Nella precedente Congregazione generale della Compagnia di Gesù svoltasi nel 1995 lei definì una "scintilla" il legame stabilito tra fede e giustizia. Quale potrebbe essere la "scintilla" per la Congregazione che si apre il 7 gennaio?
La "scintilla" della prossima Congregazione sarà necessariamente la scelta del nuovo preposito generale. Scegliendo l'uno o l'altro fra le migliaia di gesuiti capaci di diventarlo, la Compagnia dice ciò che si attende per il suo avvenire: un profeta o un saggio, un innovatore o un moderatore, un contemplativo o un attivo, un uomo di punta o un uomo di unione? In effetti la Congregazione Generale comincia con una valutazione della sua situazione presente, con un discernimento su ciò che nella Compagnia è luce o piuttosto ombra nel suo servizio alla Chiesa e al mondo. È da questa valutazione che deve scoccare la "scintilla": ecco il gesuita di cui abbiamo bisogno per progredire sulla via di Dio.
Lo sviluppo dell'impegno nel sociale ha caratterizzato la storia della Compagnia di Gesù dopo il Vaticano II. Resta anche oggi una priorità?
La priorità rimane, ma più integrata nella missione complessiva della Compagnia di Gesù.
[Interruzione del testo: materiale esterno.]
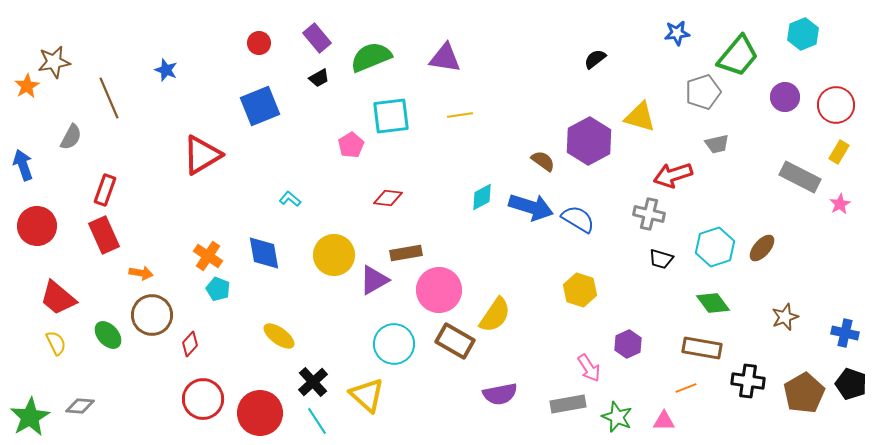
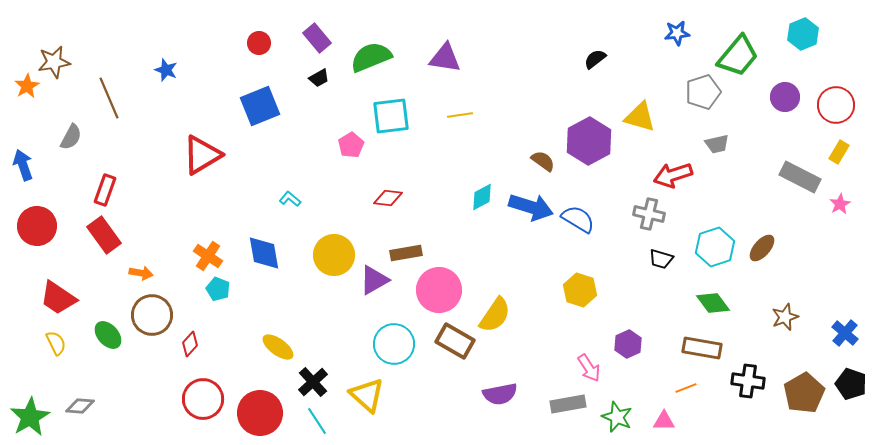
red rectangle at (104, 235): rotated 12 degrees counterclockwise
red trapezoid at (58, 298): rotated 6 degrees counterclockwise
blue cross at (845, 333): rotated 28 degrees clockwise
yellow ellipse at (279, 336): moved 1 px left, 11 px down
Pastorale e sociale non si contrappongono: è la fede che ci spinge, in nome del Signore, verso l'altro che vive in una situazione di miseria e d'ingiustizia. Il Signore stesso si è fatto prossimo dell'uomo mezzo morto che giaceva al bordo della strada, mettendo così in pratica il comandamento sempre nuovo dell'amore. Se sono solo pochi i gesuiti che svolgono la loro missione direttamente nel campo sociale, tutti i gesuiti sono chiamati a vivere pienamente la dimensione sociale inevitabilmente presente in ogni lavoro pastorale o educativo, nell'accompagnamento spirituale e in ogni forma di evangelizzazione. Già per i primi gesuiti non era possibile chiamarsi "compagni di Gesù" senza essere amici di questi compagni di Gesù che sono i poveri.
I gesuiti nel mondo si trovano a operare ed evangelizzare in contesti diversi. Qual è il filo conduttore che li lega?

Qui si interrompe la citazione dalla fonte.